(Items from a dataset)
━━━━━━━━━━━━━━━━

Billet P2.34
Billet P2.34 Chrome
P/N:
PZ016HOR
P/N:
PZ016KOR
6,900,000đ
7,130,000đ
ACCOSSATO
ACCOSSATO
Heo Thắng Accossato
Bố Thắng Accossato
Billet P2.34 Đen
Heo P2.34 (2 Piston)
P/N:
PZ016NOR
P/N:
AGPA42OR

━━━━━━━━━━━━━━━━

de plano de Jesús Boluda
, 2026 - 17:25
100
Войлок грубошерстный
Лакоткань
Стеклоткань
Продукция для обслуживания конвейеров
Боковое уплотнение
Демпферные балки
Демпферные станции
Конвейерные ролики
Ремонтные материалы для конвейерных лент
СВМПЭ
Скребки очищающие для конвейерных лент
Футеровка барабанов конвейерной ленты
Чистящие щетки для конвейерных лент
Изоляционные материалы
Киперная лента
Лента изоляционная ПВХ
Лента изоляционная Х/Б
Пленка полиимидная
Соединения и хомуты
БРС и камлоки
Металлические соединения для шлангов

━━━━━━━━━━━━━━━━

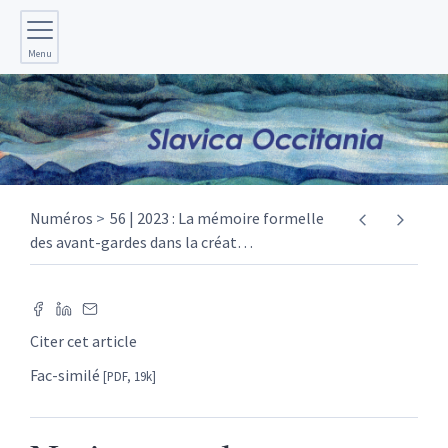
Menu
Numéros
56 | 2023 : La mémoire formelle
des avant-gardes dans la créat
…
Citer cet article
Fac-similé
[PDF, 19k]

━━━━━━━━━━━━━━━━

_ABOUT THIS EXERCISE_
Going through the records above, state how many lines include the word "конвейерных", and give no other text.

_RESULT FOR THIS TASK_
3